Сняв в 30-летнем возрасте мгновенно ставший советской классикой «Белорусский вокзал» о поствоенной травме, Смирнов через три года закончил «Осень», как будто снятую представителем не послевоенного поколения, а скорее поколения хиппи — историю пары, которая проводит неделю в кровати в деревне. Невинная по нынешним меркам, в 1974-м «Осень» казалась чуть ли не эротикой, не говоря уже о неподобающей для граждан СССР зацикленности героев на личных удовольствиях и неуважении к институту брака. После «Верой и правдой» 1979 года о самой что ни на есть московской проблеме — одержимости героя-академика идеей переселения людей из хрущевок в новые крупнопанельные дома — Смирнов ушел из режиссуры на целую жизнь — 32 года, продолжая работать как актер у таких постановщиков, как Алексей Учитель («Дневник его жены»), Василий Пичул («Мечты идиота») и Андрей Звягинцев («Елена»).
Фильм «Жила-была одна баба», с которым Смирнов вернулся в режиссуру аж в 2011-м, показал, что долгое отсутствие в профессии не остается без последствий — во вполне качественно рассказанной истории почти полностью отсутствовал автор, которого в советский период Смирнова было, возможно, для кого-то даже слишком много.
Новый черно-белый «Француз» выгодно отличается от предыдущей картины тем, что его тема и время — студенческая жизнь и неофициальное искусство в Москве 1950-х — режиссеру близки и хорошо известны.
Главный герой, французский студент Пьер Дюран (его играет окончивший Школу-студию МХАТ актер Антон Риваль) приезжает изучать балеты Мариуса Петипа в МГУ в 1957 году. Сталин умер четыре года назад, собаку Лайку запустили в космос, на экран выходит «Летят журавли», состоялся первый полет пассажирского Ил-18, заселяются в типовые дома жители нового московского района Черемушки. Студенты оттепельно слушают «Голос Америки», но органы по-старомодному начеку и предлагают молодому французу сотрудничество — стучать на членов приехавшего вместе с ним студенческого десанта. Эта история имеет реальные исторические корни — в 1950-х в МГУ приехали учиться французы-слависты из Сорбонны. Среди них был Жорж Нива, который позже перевел «Красное колесо» Солженицына и был выслан из СССР за роман с дочерью Ольги Ивинской, гражданской жены Пастернака.
По «Французу» (в кинотеатрах с 31 октября) видно, как сейчас сложно снимать Москву 1950-х. Герои встречаются у станции «Краснопресненская» и гуляют у здания МГУ, но сюжет как будто уводит их из Москвы, где мало осталось ракурсов, подходящих для съемок фильма о событиях более чем 60-летней давности, на дачу и в Переславль-Залесский, где происходит действие второй части картины.
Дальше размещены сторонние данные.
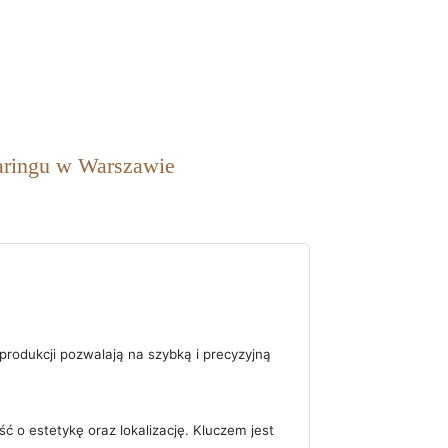
haringu w Warszawie
produkcji pozwalają na szybką i precyzyjną
o estetykę oraz lokalizację. Kluczem jest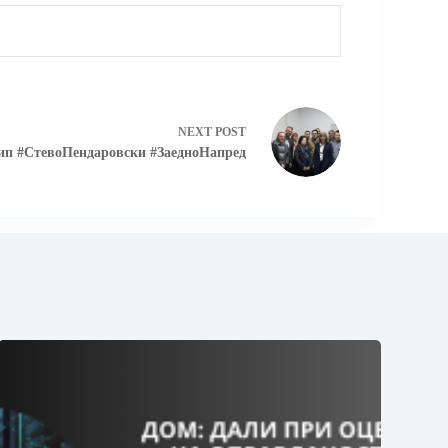
NEXT
POST
п #СтевоПендаровски #ЗаедноНапред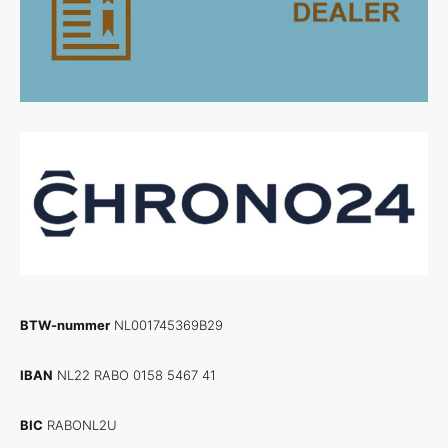
BTW-nummer
NL001745369B29
IBAN
NL22 RABO 0158 5467 41
BIC
RABONL2U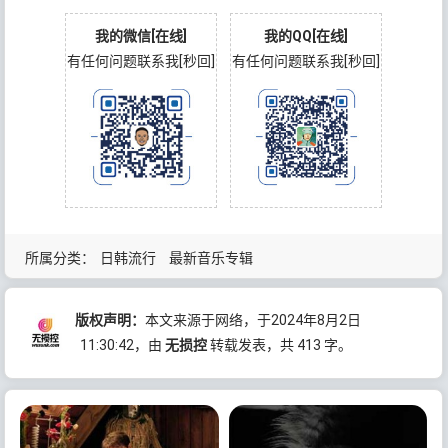
我的微信[在线]
我的QQ[在线]
有任何问题联系我[秒回]
有任何问题联系我[秒回]
所属分类：
日韩流行
最新音乐专辑
版权声明：
本文来源于网络，于2024年8月2日
11:30:42
，由
无损控
转载发表，共 413 字。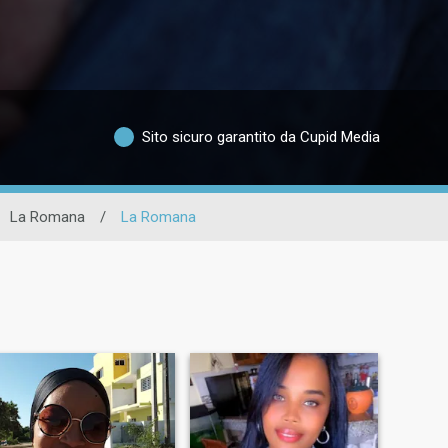
Sito sicuro garantito da Cupid Media
La Romana
/
La Romana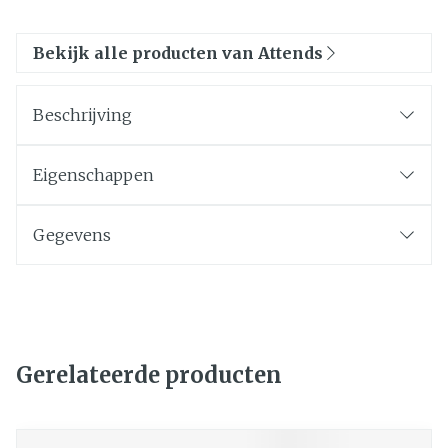
Bekijk alle producten van Attends
Beschrijving
Eigenschappen
Gegevens
Gerelateerde producten
Navigeren door de elementen van de carrousel is mogelij
Druk om carrousel over te slaan
Druk op om naar carrouselnavigatie te gaan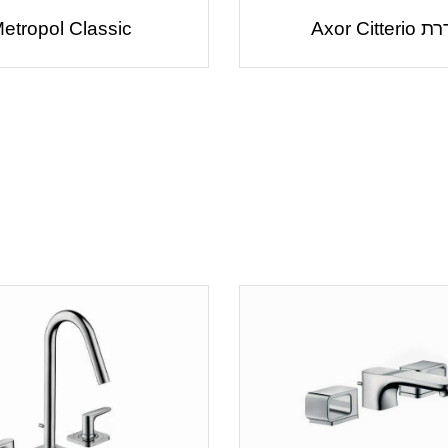
Axor Citter
etropol Classic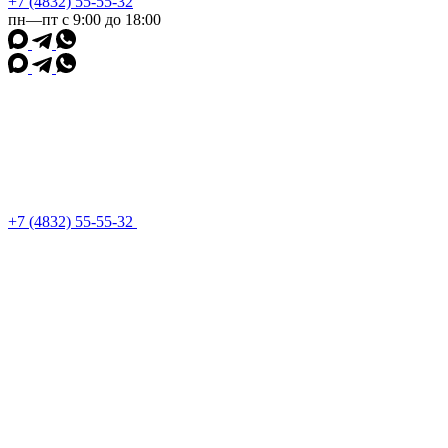
+7 (4832) 55-55-32
пн—пт с 9:00 до 18:00
+7 (4832) 55-55-32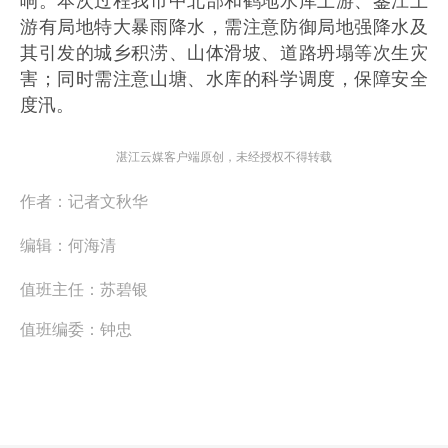
响。本次过程我市中北部和鹤地水库上游、鉴江上
游有局地特大暴雨降水，需注意防御局地强降水及
其引发的城乡积涝、山体滑坡、道路坍塌等次生灾
害；同时需注意山塘、水库的科学调度，保障安全
度汛。
湛江云媒客户端原创，未经授权不得转载
作者：
记者文秋华
编辑：
何海清
值班主任：
苏碧银
值班编委：
钟忠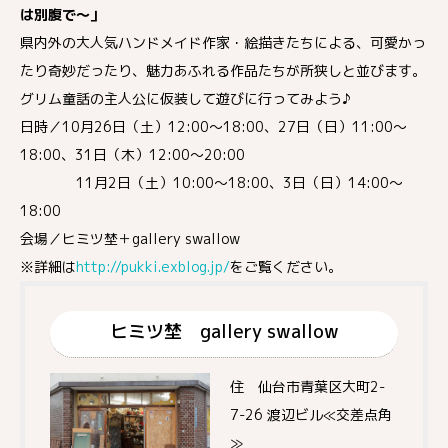
は別腹で～」
県内外の大人気ハンドメイド作家・絵描きたちによる、可愛かっ
たり奇妙だったり、魅力あふれる作品たちが所狭しと並びます。
グリム童話の主人公に仮装して遊びに行ってみよう♪
日時／10月26日（土）12:00～18:00、27日（日）11:00～
18:00、31日（木）12:00～20:00
11月2日（土）10:00～18:00、3日（日）14:00～
18:00
会場／ヒミツ埜＋gallery swallow
※詳細は
http://pukki.exblog.jp/
をご覧ください。
ヒミツ埜 gallery swallow
住 仙台市青葉区大町2-
7-26 渡辺ビル≪交差点角
≫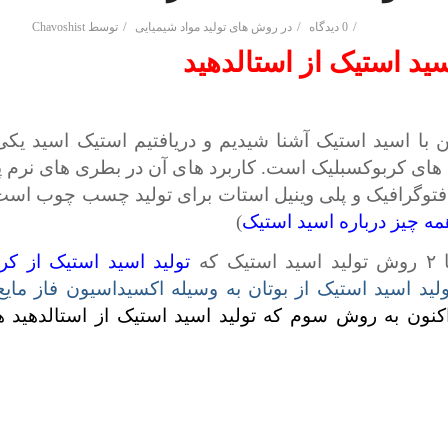
/
/
/
0 دیدگاه
در
روش های تولید مواد شیمیایی
توسط
Chavoshist
سید استیک از استالدهید
ن با اسید استیک آشنا شیدیم و دریافتیم استیک اسید یکی
 های کربوکسبلیک است. کاربرد های آن در بطری های نرم پ
فتوگرافیک و پلی وینیل استات برای تولید چسب چوب است 
مه چیز درباره اسید استیک
)
ک که
تولید اسید استیک از کرب
ولید اسید استیک از بوتان به وسیله اکسیداسیون فاز مایع
کنون به روش سوم که تولید اسید استیک از استالدهید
У Пьера есть и личный мотив приехать в СССР — он хочет найти отца, Алексея Татищева (Александр Балуев), бывшего белого офицера, отправленного в лагеря в конце 1930-х, и как только зрителям сообщают эту деталь, «Француз» превращается в столкновение двух миров — цивилизованного и людоедского. Вторую часть фильма, почти полностью состоящую из одного долгого диалога, смотреть сложно, и не потому, что Смирнов показывает, как ломала людей система, просто долгие разговоры в одном помещении не самый эффективный кинематографический прием. И все же «Француз» помимо эстетической (фильм снят старомодно «интеллигентно», что выгодно отличает его от большинства современных российских картин) обладает исторической ценностью — русские здесь, конечно, постоянно глушат водку в подъездах, но также читают стихи Игоря Холина и ездят покупать картины Оскара Рабина — когда еще на московских экранах покажут кино о лианозовской школе, о которой лучше узнать от их современника Смирнова, чем от молодого режиссера, сделавшего неглубокий ресерч?
В то же время это признание в любви к кино, воспитавшему все поколение Смирнова — когда Пьер идет по московской улице с советскими друзьями — балериной Кирой и фотографом Валерой, видно, что цитата из «Жюля и Джима» Трюффо (снятого, конечно, через пять лет после происходящих во «Французе» событий) вставлена сознательно и любовно. Советская интеллигенция 1950-х знала о западном искусстве своего времени больше, чем остальная страна. Смирнов вспоминает это время не с яростью, свойственной нынешним оппозиционерам, боящимся, что власть украдет их жизнь, а с грустью и покорностью, которая сейчас может бесить только тех, кто не знает историю.